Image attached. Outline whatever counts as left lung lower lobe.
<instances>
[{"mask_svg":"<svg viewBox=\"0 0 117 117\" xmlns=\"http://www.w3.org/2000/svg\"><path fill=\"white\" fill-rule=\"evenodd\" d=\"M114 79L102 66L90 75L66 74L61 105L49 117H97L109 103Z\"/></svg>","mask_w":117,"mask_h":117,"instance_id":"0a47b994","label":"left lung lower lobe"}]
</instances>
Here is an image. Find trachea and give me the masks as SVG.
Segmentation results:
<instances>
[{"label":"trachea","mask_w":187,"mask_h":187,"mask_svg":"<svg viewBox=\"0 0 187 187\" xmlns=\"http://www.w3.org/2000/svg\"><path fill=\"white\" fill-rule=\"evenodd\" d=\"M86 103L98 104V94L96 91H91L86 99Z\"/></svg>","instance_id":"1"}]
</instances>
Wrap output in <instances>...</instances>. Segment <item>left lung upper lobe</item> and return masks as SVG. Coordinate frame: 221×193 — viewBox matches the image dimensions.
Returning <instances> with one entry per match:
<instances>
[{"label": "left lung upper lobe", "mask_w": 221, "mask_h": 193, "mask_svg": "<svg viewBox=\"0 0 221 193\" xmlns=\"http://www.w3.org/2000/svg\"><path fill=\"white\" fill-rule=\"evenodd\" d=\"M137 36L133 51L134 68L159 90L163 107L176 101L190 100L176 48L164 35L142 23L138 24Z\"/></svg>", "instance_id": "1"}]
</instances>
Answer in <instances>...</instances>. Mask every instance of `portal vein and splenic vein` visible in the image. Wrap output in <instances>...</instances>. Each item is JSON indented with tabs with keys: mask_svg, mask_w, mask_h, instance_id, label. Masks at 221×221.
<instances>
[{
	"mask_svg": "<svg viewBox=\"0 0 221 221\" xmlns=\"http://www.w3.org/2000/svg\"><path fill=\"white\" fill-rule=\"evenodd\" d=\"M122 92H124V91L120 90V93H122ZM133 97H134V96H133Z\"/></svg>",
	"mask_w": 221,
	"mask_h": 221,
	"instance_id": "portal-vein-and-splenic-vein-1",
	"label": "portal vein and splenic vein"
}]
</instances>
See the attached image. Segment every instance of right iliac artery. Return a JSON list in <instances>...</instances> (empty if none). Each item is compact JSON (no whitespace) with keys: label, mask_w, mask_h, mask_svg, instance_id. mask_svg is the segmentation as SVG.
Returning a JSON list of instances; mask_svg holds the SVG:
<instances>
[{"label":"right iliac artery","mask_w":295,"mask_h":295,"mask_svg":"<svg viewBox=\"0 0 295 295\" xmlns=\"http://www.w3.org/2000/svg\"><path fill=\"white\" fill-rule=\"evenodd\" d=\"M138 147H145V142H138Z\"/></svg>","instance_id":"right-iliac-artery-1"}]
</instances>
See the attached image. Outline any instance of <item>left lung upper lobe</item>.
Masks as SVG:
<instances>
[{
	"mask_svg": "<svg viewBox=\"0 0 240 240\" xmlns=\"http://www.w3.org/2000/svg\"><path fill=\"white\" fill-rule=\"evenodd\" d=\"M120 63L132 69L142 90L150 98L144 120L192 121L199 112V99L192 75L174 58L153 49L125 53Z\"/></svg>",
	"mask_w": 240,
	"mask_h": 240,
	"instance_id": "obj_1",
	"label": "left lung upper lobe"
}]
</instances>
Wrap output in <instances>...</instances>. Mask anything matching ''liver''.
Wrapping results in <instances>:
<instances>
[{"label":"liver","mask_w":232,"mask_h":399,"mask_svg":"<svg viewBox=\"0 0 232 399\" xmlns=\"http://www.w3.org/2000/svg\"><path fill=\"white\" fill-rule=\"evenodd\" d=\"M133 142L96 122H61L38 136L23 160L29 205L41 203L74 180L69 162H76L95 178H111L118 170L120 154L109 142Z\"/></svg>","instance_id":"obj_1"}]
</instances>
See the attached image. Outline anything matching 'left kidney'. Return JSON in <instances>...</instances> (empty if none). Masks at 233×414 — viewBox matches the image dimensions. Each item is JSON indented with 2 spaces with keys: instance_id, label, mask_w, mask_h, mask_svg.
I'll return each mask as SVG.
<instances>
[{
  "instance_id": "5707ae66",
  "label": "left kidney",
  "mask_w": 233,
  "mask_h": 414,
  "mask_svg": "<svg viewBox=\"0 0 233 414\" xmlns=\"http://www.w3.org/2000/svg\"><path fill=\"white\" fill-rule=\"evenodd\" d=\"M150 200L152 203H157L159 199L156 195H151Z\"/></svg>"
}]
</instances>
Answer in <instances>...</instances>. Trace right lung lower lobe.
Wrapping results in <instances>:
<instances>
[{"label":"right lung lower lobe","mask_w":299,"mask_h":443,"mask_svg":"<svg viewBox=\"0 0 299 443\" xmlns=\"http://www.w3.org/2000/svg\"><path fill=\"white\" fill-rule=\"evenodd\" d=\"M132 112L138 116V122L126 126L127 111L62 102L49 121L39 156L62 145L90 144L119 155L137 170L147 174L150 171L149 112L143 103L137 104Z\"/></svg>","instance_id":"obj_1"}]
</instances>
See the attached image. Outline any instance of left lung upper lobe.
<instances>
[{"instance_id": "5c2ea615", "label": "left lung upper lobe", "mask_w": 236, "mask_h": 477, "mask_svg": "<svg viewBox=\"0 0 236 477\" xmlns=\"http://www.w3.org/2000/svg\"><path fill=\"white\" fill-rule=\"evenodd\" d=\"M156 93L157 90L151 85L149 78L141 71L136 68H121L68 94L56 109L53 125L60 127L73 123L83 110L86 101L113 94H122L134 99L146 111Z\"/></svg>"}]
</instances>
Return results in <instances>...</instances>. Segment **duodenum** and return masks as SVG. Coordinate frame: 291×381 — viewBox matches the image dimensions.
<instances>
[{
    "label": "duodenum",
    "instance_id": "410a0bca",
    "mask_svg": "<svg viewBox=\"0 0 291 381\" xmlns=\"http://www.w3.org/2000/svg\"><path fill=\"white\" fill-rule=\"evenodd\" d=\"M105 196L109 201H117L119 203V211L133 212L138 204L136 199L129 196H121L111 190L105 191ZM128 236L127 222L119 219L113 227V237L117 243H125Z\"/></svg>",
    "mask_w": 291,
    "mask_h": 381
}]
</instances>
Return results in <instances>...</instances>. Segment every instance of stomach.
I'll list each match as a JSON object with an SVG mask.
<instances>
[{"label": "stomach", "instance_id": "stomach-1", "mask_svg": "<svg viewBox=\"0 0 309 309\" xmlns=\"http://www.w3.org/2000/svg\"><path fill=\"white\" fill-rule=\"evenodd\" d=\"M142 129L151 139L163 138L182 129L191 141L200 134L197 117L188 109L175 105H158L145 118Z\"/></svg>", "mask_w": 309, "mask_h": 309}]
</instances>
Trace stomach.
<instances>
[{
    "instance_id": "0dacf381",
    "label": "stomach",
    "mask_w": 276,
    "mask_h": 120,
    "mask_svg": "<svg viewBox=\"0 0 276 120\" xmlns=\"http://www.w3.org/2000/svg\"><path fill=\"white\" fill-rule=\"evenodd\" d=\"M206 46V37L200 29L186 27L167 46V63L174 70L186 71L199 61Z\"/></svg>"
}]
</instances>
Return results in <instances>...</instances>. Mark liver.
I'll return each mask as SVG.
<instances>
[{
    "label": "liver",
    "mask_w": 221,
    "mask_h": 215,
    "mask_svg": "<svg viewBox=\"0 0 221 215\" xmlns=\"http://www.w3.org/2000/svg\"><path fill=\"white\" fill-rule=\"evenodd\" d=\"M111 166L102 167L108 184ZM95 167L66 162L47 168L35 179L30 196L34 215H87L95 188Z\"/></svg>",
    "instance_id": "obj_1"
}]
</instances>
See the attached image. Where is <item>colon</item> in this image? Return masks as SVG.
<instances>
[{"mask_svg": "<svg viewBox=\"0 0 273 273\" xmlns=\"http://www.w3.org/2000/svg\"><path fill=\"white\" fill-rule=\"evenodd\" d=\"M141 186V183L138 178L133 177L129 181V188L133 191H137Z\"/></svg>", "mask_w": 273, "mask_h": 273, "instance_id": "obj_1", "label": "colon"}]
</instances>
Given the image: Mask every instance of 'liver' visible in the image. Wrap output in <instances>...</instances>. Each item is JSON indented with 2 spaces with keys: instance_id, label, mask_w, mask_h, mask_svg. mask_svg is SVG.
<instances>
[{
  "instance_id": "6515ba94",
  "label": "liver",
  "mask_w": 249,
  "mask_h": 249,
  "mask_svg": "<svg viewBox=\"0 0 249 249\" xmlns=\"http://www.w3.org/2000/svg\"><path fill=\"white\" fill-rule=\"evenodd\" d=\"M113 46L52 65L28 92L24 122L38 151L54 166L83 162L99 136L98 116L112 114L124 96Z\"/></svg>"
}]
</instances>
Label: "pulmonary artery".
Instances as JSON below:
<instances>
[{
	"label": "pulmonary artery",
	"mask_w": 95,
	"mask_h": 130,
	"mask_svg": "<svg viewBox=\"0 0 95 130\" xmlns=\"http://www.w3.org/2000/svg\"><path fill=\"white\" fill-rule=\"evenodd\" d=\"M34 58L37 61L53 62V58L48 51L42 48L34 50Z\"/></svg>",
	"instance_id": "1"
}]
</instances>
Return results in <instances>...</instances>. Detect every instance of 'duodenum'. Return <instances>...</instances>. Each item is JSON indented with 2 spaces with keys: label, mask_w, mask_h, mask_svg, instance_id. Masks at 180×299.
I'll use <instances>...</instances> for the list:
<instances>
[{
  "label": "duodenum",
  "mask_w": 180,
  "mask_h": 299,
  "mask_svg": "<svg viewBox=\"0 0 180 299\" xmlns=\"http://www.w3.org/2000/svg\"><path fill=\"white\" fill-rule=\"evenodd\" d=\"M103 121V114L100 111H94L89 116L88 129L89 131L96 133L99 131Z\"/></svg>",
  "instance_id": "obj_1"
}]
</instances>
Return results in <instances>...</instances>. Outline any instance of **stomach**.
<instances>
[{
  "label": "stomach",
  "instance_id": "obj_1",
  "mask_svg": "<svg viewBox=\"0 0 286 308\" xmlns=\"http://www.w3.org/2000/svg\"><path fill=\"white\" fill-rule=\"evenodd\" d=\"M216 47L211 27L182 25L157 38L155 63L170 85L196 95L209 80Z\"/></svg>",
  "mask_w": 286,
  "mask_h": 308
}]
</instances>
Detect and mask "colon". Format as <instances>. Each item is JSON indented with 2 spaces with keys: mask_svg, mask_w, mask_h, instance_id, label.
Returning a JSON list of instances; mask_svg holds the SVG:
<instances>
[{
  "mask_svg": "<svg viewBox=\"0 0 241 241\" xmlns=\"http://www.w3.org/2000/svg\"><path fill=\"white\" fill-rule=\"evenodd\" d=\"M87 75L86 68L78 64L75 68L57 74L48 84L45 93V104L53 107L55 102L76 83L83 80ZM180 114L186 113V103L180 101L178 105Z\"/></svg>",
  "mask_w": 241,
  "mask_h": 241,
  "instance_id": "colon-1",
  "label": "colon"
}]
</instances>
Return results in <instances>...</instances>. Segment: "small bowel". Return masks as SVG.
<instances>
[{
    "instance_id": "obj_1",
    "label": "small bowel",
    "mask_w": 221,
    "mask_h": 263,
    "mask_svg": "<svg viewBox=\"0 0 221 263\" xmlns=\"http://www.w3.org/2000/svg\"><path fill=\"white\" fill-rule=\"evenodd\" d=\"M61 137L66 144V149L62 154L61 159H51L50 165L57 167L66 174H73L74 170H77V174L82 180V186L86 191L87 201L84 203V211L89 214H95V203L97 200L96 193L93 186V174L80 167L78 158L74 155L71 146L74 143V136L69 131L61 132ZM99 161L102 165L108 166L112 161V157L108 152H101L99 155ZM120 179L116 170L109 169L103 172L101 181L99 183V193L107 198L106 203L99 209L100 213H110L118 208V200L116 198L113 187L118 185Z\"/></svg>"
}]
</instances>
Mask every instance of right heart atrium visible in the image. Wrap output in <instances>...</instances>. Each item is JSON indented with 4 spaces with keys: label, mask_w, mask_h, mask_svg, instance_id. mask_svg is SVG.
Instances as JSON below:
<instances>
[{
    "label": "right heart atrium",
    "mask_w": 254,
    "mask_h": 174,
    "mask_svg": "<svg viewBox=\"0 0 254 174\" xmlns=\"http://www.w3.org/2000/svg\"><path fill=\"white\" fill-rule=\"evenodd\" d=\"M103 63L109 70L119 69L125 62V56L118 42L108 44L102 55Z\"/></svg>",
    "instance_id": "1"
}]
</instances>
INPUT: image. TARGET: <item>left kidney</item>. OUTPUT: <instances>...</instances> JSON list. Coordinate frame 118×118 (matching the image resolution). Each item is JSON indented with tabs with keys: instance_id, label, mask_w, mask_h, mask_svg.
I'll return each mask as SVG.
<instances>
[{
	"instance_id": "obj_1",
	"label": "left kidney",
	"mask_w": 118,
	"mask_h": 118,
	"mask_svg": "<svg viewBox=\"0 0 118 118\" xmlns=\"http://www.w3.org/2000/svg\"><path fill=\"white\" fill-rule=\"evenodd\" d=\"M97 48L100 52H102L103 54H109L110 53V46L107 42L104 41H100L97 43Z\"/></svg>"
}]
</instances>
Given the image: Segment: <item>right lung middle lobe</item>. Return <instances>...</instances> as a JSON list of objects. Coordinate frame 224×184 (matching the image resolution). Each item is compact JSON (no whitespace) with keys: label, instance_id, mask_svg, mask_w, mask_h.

═══

▸ **Exercise details**: Return the line where "INPUT: image. TARGET: <item>left" appears, then every line after it to the end of the listing, all exactly as written.

▸ **Result for this exercise**:
INPUT: image. TARGET: <item>left kidney</item>. OUTPUT: <instances>...</instances> JSON list. Coordinate frame 118×118 (matching the image resolution). Each item is JSON indented with tabs with keys: instance_id, label, mask_w, mask_h, mask_svg.
I'll return each mask as SVG.
<instances>
[{
	"instance_id": "obj_1",
	"label": "left kidney",
	"mask_w": 118,
	"mask_h": 118,
	"mask_svg": "<svg viewBox=\"0 0 118 118\" xmlns=\"http://www.w3.org/2000/svg\"><path fill=\"white\" fill-rule=\"evenodd\" d=\"M97 48L100 52H102L103 54H109L110 53V46L107 42L104 41H100L97 43Z\"/></svg>"
}]
</instances>
Given the image: Segment: <item>right lung middle lobe</item>. Return <instances>...</instances> as a JSON list of objects. Coordinate frame 224×184 (matching the image resolution). Each item is compact JSON (no whitespace) with keys: label, instance_id, mask_svg, mask_w, mask_h.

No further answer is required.